7 Strategies for Startup Success

Having the proper perspective is essential for a startup founder. Startup founders should always be looking ahead towards growth and aligning everything accordingly, through the easy times and the more challenging ones. Viewing your journey through the proper lens will give you the opportunity to fully utilize any practical piece of advice you receive. With that being said, here are some tips to keep in mind that I’ve found have worked for me: 

Build for Scale 

Building for scale has to be intentional. It’s common that new companies don’t start this way. Instead, they try things that currently work. And when they want to get to the next stage, it seems almost impossible. Their structure is not made to scale. It’s made to survive today and continue trying tomorrow. In the beginning, survival is most important and some companies even get backed with the breathing room to restructure. But why would you structure a company in a way that it is completely dependent on a future investment that may never come along? Instead, create a system that can scale regardless. Find out what you need to scale for in the first place, what the perks are, what the disadvantages are, what the financial and other implications are and then identify variables you need to consider in order to scale. Then make a system for those variables that allows you to repeat the same system you currently have elsewhere. Anticipate the problems that decentralizing your company can create. Make fences to hedge or limit against those problems. Make it so that the potential problems can’t put you out of business or water down your brand. If they can, find a way to eliminate or limit those as well. Recognize your established system and talk it over with a mentor. Try it, fix it, repeat it. 

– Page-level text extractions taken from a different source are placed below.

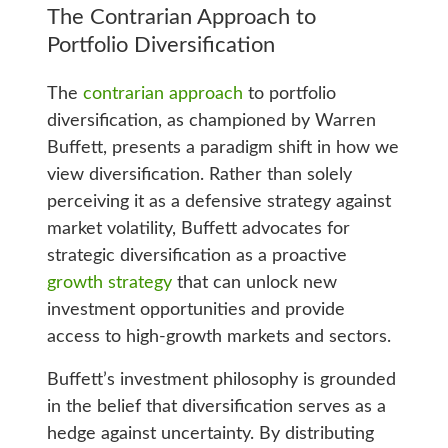
The Contrarian Approach to
Portfolio Diversification
The
contrarian approach
to portfolio
diversification, as championed by Warren
Buffett, presents a paradigm shift in how we
view diversification. Rather than solely
perceiving it as a defensive strategy against
market volatility, Buffett advocates for
strategic diversification as a proactive
growth strategy
that can unlock new
investment opportunities and provide
access to high-growth markets and sectors.
Buffett’s investment philosophy is grounded
in the belief that diversification serves as a
hedge against uncertainty. By distributing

Don’t Rely on a Competition to Make or Break Your Company’s Growth 

Oftentimes, you see companies invest everything they have in shows like “Shark Tank” or “The Profit.” The reality is that even the greatest of investors on these competition panels have passed up big startups and have made bets on numerous startups that didn’t get anywhere. Your future is not dependent on a show or competition or some investor’s approval. The market decides (but more importantly, you decide). Because if you keep going, you’ll figure out how to better cater to the market that will help your company grow. 

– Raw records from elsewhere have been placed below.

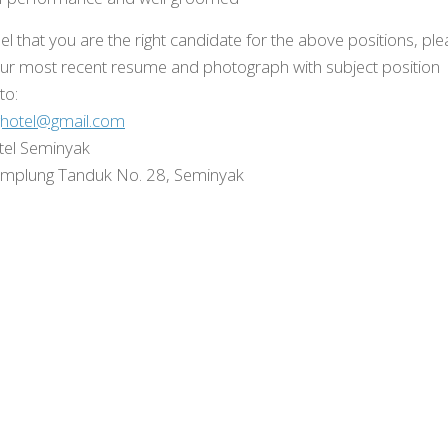
eel that you are the right candidate for the above positions, pl
ur most recent resume and photograph with subject position
 to:
ghotel@gmail.com
tel Seminyak
amplung Tanduk No. 28, Seminyak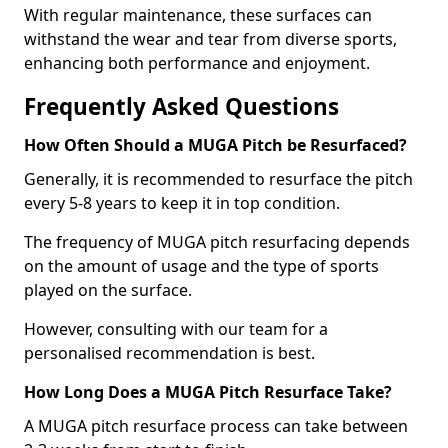
With regular maintenance, these surfaces can
withstand the wear and tear from diverse sports,
enhancing both performance and enjoyment.
Frequently Asked Questions
How Often Should a MUGA Pitch be Resurfaced?
Generally, it is recommended to resurface the pitch
every 5-8 years to keep it in top condition.
The frequency of MUGA pitch resurfacing depends
on the amount of usage and the type of sports
played on the surface.
However, consulting with our team for a
personalised recommendation is best.
How Long Does a MUGA Pitch Resurface Take?
A MUGA pitch resurface process can take between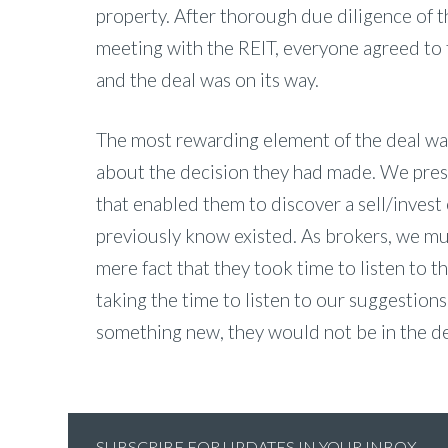
property. After thorough due diligence of t
meeting with the REIT, everyone agreed to 
and the deal was on its way.
The most rewarding element of the deal was
about the decision they had made. We prese
that enabled them to discover a sell/invest 
previously know existed. As brokers, we must
mere fact that they took time to listen to 
taking the time to listen to our suggestions 
something new, they would not be in the dea
SUBSCRIBE FOR UPDATES IN YOUR INBOX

Account for All Possible Costs 

From a financial perspective, what does your plan for scale mean in a best-case scenario situation and a worst-case scenario situation? What goals does it imply? What resources do those goals require? How can you create that at a gross margin? How can you make the transition from costs to a gross margin on your scaled operation occur as quickly as possible? How long realistically until you see a return? Does the wait between mean running out of capital? Test your operation on a small scale before trying it elsewhere. That way you can keep the possible incurred costs low. 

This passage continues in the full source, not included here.